Alternative if log doesn't work:
- Square root transformation 
- Box-Cox transformation 
- Add outlier dummy variables 
Recipe 2: Fixing Autocorrelation
Step-by-step:
- Increase adstock decay - TV: Try 70-80% (currently 50-60%) 
- Radio: Try 60-70% 
- Digital: Try 40-50% 
 
- Add time structure - Create monthly dummy variables 
- Add linear time trend 
- Include quarterly seasonality 
 
- Test lagged KPI - Create lag_1_KPI variable 
- Add to model 
- Check if DW improves 
 
- Verify improvement - DW should be 1.7-2.3 
- ACF plot should show no patterns 
 
Alternative if still present:
- Use robust standard errors 
- Try ARIMA error structure 
- Model state-space form 
Recipe 3: Fixing Multicollinearity
Step-by-step:
- Identify problematic pairs - Review VIF table 
- Check correlation matrix 
- Find correlations > 0.80 
 
- Make strategic combinations - If TV VIF=12 and Display VIF=14: - Create: Brand_Media = TV + Display - Remove: TV and Display individually If Search VIF=11 and Social VIF=10: - Create: Performance_Media = Search + Social - Remove: Search and Social individually
- Re-fit and check - All VIF should drop below 5 
- R² may stay similar or improve 
- Coefficients become interpretable 
 
- Adjust business interpretation - Now analyzing combined effects 
- Can decompose later if needed 
 
Alternative approaches:
- Ridge regression (penalizes correlations) 
- Sequential model building 
- Principal component analysis 
Recipe 4: Fixing Heteroscedasticity
Step-by-step:
- Log transform KPI (most effective) - Stabilizes variance 
- Natural for marketing (multiplicative effects) 
 
- Check residual plot - Should show constant spread 
- No fan/funnel pattern 
 
- If log insufficient: - Transform predictors too 
- Use weighted least squares 
- Apply robust standard errors 
 
- Verify improvement - Breusch-Pagan should pass 
- Residual vs fitted shows random scatter 
 
Alternative if transformation not desired:
- Use heteroscedasticity-robust standard errors (HC3) 
- Weighted least squares 
- Generalized least squares 
Recipe 5: Addressing Influential Points
Step-by-step:
- Identify influential observations - Check Cook's D > 4/n 
- Review business context for those weeks 
 
- Investigate each point - Data error? → Correct or remove 
- Special event? → Add dummy variable 
- Legitimate extreme? → Keep but document 
 
- Add event dummies - Create variables: - Black_Friday_Week - COVID_Lockdown - Product_Launch_Week
- Re-fit model - Influential points should decrease 
- R² may improve 
- Results more stable 
 
When to remove observations:
- Confirmed data errors 
- Duplicates 
- Impossible values 
When to keep:
- Real business variation 
- Important historical events 
- Legitimate outliers 
Prevention Strategies
Avoid problems before they occur:
Data Preparation
- Clean data thoroughly before modeling 
- Check for outliers and errors 
- Ensure sufficient time series length (52+ weeks) 
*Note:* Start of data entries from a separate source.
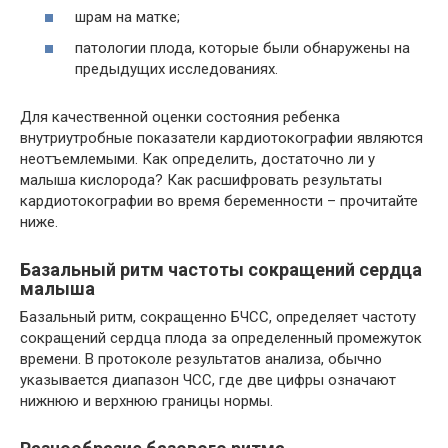
шрам на матке;
патологии плода, которые были обнаружены на
предыдущих исследованиях.
Для качественной оценки состояния ребенка
внутриутробные показатели кардиотокографии являются
неотъемлемыми. Как определить, достаточно ли у
малыша кислорода? Как расшифровать результаты
кардиотокографии во время беременности – прочитайте
ниже.
Базальный ритм частоты сокращений сердца
малыша
Базальный ритм, сокращенно БЧСС, определяет частоту
сокращений сердца плода за определенный промежуток
времени. В протоколе результатов анализа, обычно
указывается диапазон ЧСС, где две цифры означают
нижнюю и верхнюю границы нормы.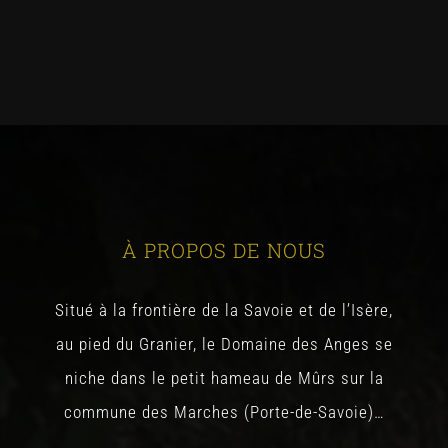
À PROPOS DE NOUS
Situé à la frontière de la Savoie et de l’Isère,
au pied du Granier, le Domaine des Anges se
niche dans le petit hameau de Mûrs sur la
commune des Marches (Porte-de-Savoie)…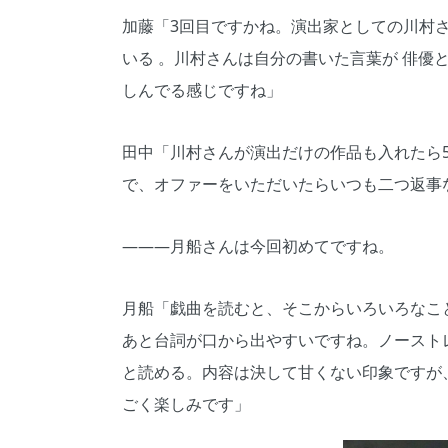
加藤「3回目ですかね。演出家としての川村
いる 。川村さんは自分の書いた言葉が 俳優
しんでる感じですね」
田中「川村さんが演出だけの作品も入れたら
で、オファーをいただいたらいつも二つ返事
―――月船さんは今回初めてですね。
月船「戯曲を読むと、そこからいろいろなこ
あと台詞が口から出やすいですね。ノースト
と読める。内容は決して甘くない印象ですが
ごく楽しみです」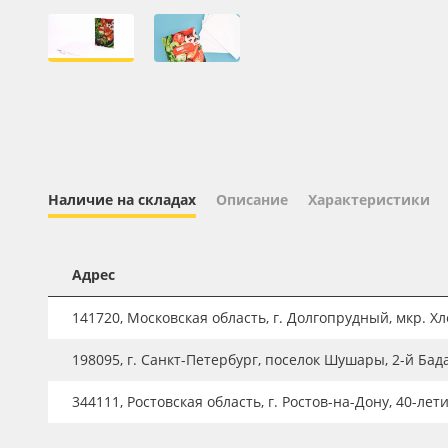
Профильные системы
Сублимация и термотрансфер
Светотехника
Инженерные пластики
Упаковочные материалы
Оборудование и инструмент
Наличие на складах
Описание
Характеристики
Новинки ассортимента
Oracal 641
Адрес
Orajet 3640
141720, Московская область, г. Долгопрудный, мкр. Хле
Плёнка монтажная Oratape
198095, г. Санкт-Петербург, поселок Шушары, 2-й Бад
ПЭТ листовой
ПЭТ бэклит
344111, Ростовская область, г. Ростов-на-Дону, 40-лет
Вспененный ПВХ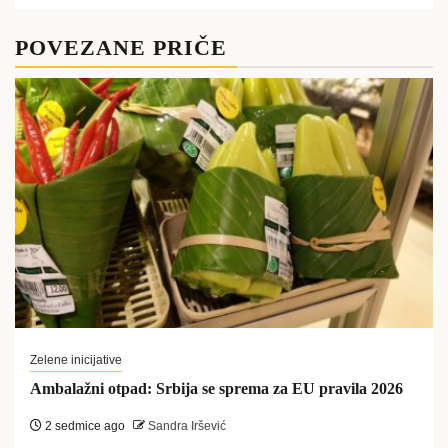
POVEZANE PRIČE
Zelene inicijative
Ambalažni otpad: Srbija se sprema za EU pravila 2026
2 sedmice ago
Sandra Iršević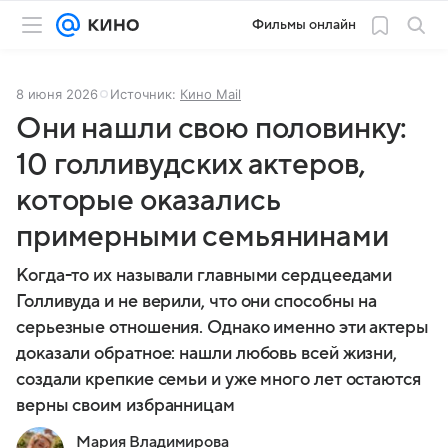
Фильмы онлайн
8 июня 2026
Источник:
Кино Mail
Они нашли свою половинку:
10 голливудских актеров,
которые оказались
примерными семьянинами
Когда-то их называли главными сердцеедами
Голливуда и не верили, что они способны на
серьезные отношения. Однако именно эти актеры
доказали обратное: нашли любовь всей жизни,
создали крепкие семьи и уже много лет остаются
верны своим избранницам
Мария Владимирова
- Verify spend data matches business records 
Variable Selection
- Start with theoretically important variables 
- Don't include highly correlated channels together initially 
- Apply appropriate transformations (log, adstock, saturation) 
- Test variables before adding to final model 
Model Building
- Build incrementally (don't add all variables at once) 
- Run diagnostics after each major change 
- Keep models parsimonious 
- Validate with business stakeholders throughout 
Documentation
- Track all changes and why they were made 
- Document diagnostic results at each iteration 
- Maintain rationale for variable inclusion/exclusion 
- Record business validation discussions 
When to Seek Help
Some situations require additional expertise:
Complex Issues:
- Multiple severe violations that don't improve 
- Contradictory diagnostic results 
- Business requirements conflict with statistical best practices 
Advanced Techniques Needed:
- State-space models for complex dynamics 
- Bayesian methods with informative priors 
- Panel data or hierarchical structures 
Domain Expertise:
- Industry-specific modeling approaches 
- Regulatory or compliance requirements 
- Advanced causal inference methods 
Diagnostic Troubleshooting Checklist
Use this checklist to systematically work through issues:
- [ ] Identified all failed tests and severity 
- [ ] Prioritized issues (critical → important → minor) 
- [ ] Diagnosed root causes for each failure 
- [ ] Attempted primary solution for each issue 
- [ ] Re-run diagnostics after each change 
- [ ] Documented all changes and rationale 
- [ ] Verified business validity of results 
- [ ] Communicated remaining limitations 
- [ ] Obtained stakeholder sign-off 
- [ ] Saved final diagnostic reports 
Summary: Most Effective Solutions
Based on common MMM diagnostic issues:
Problem → Solution:
Non-normality
Log transform KPI
85%
Autocorrelation
Increase adstock + add lag
75%
Heteroscedasticity
Log transform KPI
80%
Multicollinearity
Combine correlated channels
90%
Low R²
Add missing variables
70%
Influential points
Add event dummies
65%
Remember: Most diagnostic issues in MMM are solved by proper transformations (especially log) and ensuring all relevant business drivers are included.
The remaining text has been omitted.